Whether it be due to injury, lack of commitment and work ethic, or “off field issues”, there are plenty of reasons why they fail. But some are put in a position where they are set up for failure and there’s little they can do about it.
Tim Couch, #1 overall pick of the 1999 Draft, should be considered in the latter category.
The University of Kentucky standout, throwing for 4,275 yards and 36 touchdowns during his senior season, wasn’t even the consensus number one pick to the Browns — they’d considered taking Oregon’s Akili Smith instead. And we all know how things turned out for Smith.
Being brought back into the league in 1999 after re-locating to Baltimore in 1996, the Browns made Couch their franchise cornerstone. But the problem with taking a quarterback for your new franchise, as the Houston Texans would find out with David Carr three years later, is that you have to have pieces around him.
The team had no talent at the skill positions and no one to keep Couch upright. Originally slated to sit for the year behind Ty Detmer, Couch was thrown into the fire starting with game two. The Browns would go 2-14 that year, with Couch losing 359 yards to sacks — the team’s leading rusher gained 452. He would finish the season watching the final game from the sideline with an ankle injury.
“When I look back at that season now, I think the best thing would have been if I had sat for the year behind Ty and just learned,” Couch said. “It’s one thing if you’re a young Ben Roethlisberger who goes to such a veteran team. You can put a young quarterback in that situation. As an expansion team … it’s very similar to what happened with David Carr in Houston. It’s almost impossible for a guy to go in and start right away.”
Things wouldn’t improve much for Couch in 2000 as a fluke practice accident saw a linebacker get in too close on a standard drill, resulting in Couch bouncing his hand off the defender’s helmet. With a broken thumb and surgery necessary to repair it, Couch’s season would end with nine games to go.
With a new coach in 2001, Couch finally managed to make it a whole season without being sent to the MASH unit. He completed 60% of his passes for 3,040 yards and 17 touchdowns but more importantly, he seemed to be growing as the team went 7-9.

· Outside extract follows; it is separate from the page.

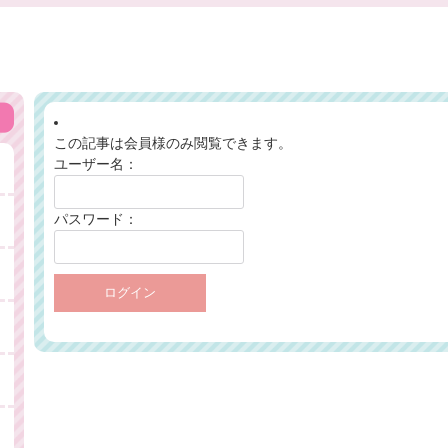
この記事は会員様のみ閲覧できます。
ユーザー名：
パスワード：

The Browns finally turned a corner in 2002, going on a tear down the stretch (they won seven of their last eleven) to make the playoffs. Couch had a solid season: 61.6% of his passes completed, 2,842 yards, and 18 touchdowns but 18 interceptions. He had started earning a reputation for being inaccurate. Fair, given the amount of interceptions he’d thrown but given that he’s still the Browns all-time leader in completion percentage, a bit miffing as well.
“None of those busts took their team to the playoffs,” he said. “If people say it was a disappointment, I can understand that. I was hurt every year. I was on a bad team. I didn’t feel like I could show Cleveland what I was capable of doing. I wanted nothing more than to bring that city a championship, and that still burns.”
That season wasn’t without cost, however. In the regular season finale, Couch would break his leg, missing the only playoff game the post-expansion Browns would have to date.
Things took a strange turn for Couch after that. Kelly Holcomb had gotten the start in the playoff game and had thrown for over 400 yards in a loss to the Steelers, winning over the fan base.
Heading into the 2003 season, coach Butch Davis had a competition between Holcomb and Couch for the starting role, ultimately going with Holcomb based on a “gut feeling.” Both would go on to start eight games each and the Browns would never find sure footing, ending the season 5-11.
In the off-season, Couch was assured of his role by Davis. Until Davis signed free agent Jeff Garcia and suddenly released Couch. And just like that, the first overall pick was gone.
He wound up signing with Green Bay but was experiencing arm and elbow pain, a fact he neglected to bring up to management. He would visit with famed surgeon Dr.James Andrews, uncovering a myriad of injuries: torn labrum, torn rotator cuff, and a torn bicep. His arm was done.
Following reconstructive surgery, Couch attempted a comeback but, after failed tryouts with Miami, Chicago, Houston, Pittsburgh, and Tennessee, the interest from the league was gone.
His football career over, it’s hard to feel bad for Couch when you consider that he’d made a pretty penny and married a former Playboy Playmate (Heather Kozar). Like many former players and coaches, he’s moved on to a broadcasting career. He works for Fox Sports South, as a color analyst for the SEC Regional Network as well as SEC Gridiron Live.
Number one picks are more often than not set up to fail: tons of expectations and bad teams can doom the best of them. In Tim Couch’s case, if looks as though the Browns inability to keep him on his feet and off his back may have been his biggest downfall.